Content starts

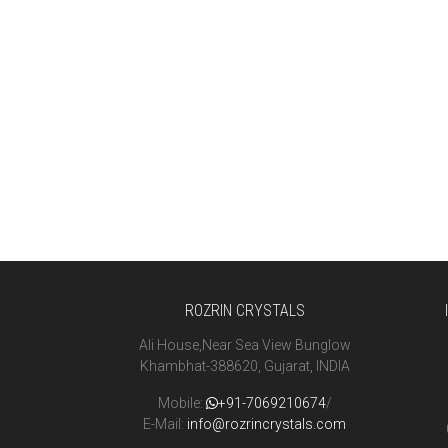
ROZRIN CRYSTALS
Ali House,Near Sea View Bunglow
Khambhat-388620, Gujarat, INDIA
Mobile:
+91-7069210674
/
E-Mail:
info@rozrincrystals.com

Content ends

EXERCISE:
Please set down each line of the listing above word for word, skipping any pictures.

ANSWER FOR THIS EXERCISE:
ROZRIN CRYSTALS
Ali House,Near Sea View Bunglow
Khambhat-388620, Gujarat, INDIA
Mobile:
+91-7069210674
/
E-Mail:
info@rozrincrystals.com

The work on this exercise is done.